The file size must be between 1,000 and 10,000,000 bytes.
The response must include a Content-Length header so CloudFront can determine whether the size of the file is in the range that CloudFront compresses. If the Content-Length header is missing, CloudFront won't compress the file.
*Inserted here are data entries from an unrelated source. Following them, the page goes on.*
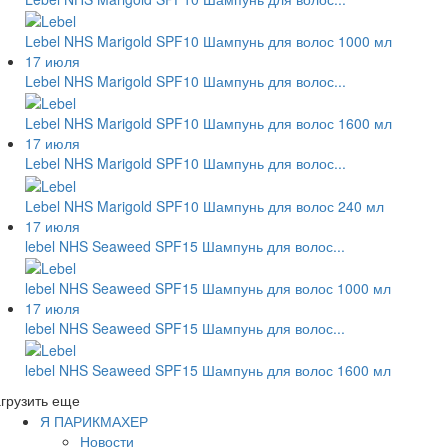
Lebel NHS Marigold SPF10 Шампунь для волос 1000 мл
17 июля
Lebel NHS Marigold SPF10 Шампунь для волос...
Lebel NHS Marigold SPF10 Шампунь для волос 1600 мл
17 июля
Lebel NHS Marigold SPF10 Шампунь для волос...
Lebel NHS Marigold SPF10 Шампунь для волос 240 мл
17 июля
lebel NHS Seaweed SPF15 Шампунь для волос...
lebel NHS Seaweed SPF15 Шампунь для волос 1000 мл
17 июля
lebel NHS Seaweed SPF15 Шампунь для волос...
lebel NHS Seaweed SPF15 Шампунь для волос 1600 мл
грузить еще
Я ПАРИКМАХЕР
Новости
The response must not include a Content-Encoding header.
Upvotes: 8
Reputation: 1253
I hit the same error today and solved it by adding a CORS rule to the S3 bucket. This rule ensures the Content-Length header is sent to Cloudfront so content can be gzipped:
S3 > Bucket > Permissions > CORS Configuration
<?xml version="1.0" encoding="UTF-8"?>
<CORSConfiguration xmlns="http://s3.amazonaws.com/doc/2006-03-01/">
<CORSRule>
<AllowedOrigin>*</AllowedOrigin>
<AllowedMethod>GET</AllowedMethod>
<MaxAgeSeconds>3000</MaxAgeSeconds>
<AllowedHeader>Authorization</AllowedHeader>
<AllowedHeader>Content-Length</AllowedHeader>
</CORSRule>
</CORSConfiguration>
Credit goes to Robert Ellison: http://ithoughthecamewithyou.com/post/enable-gzip-compression-for-amazon-s3-hosted-website-in-cloudfront
As far I know, this seems to be an undocumented requirement.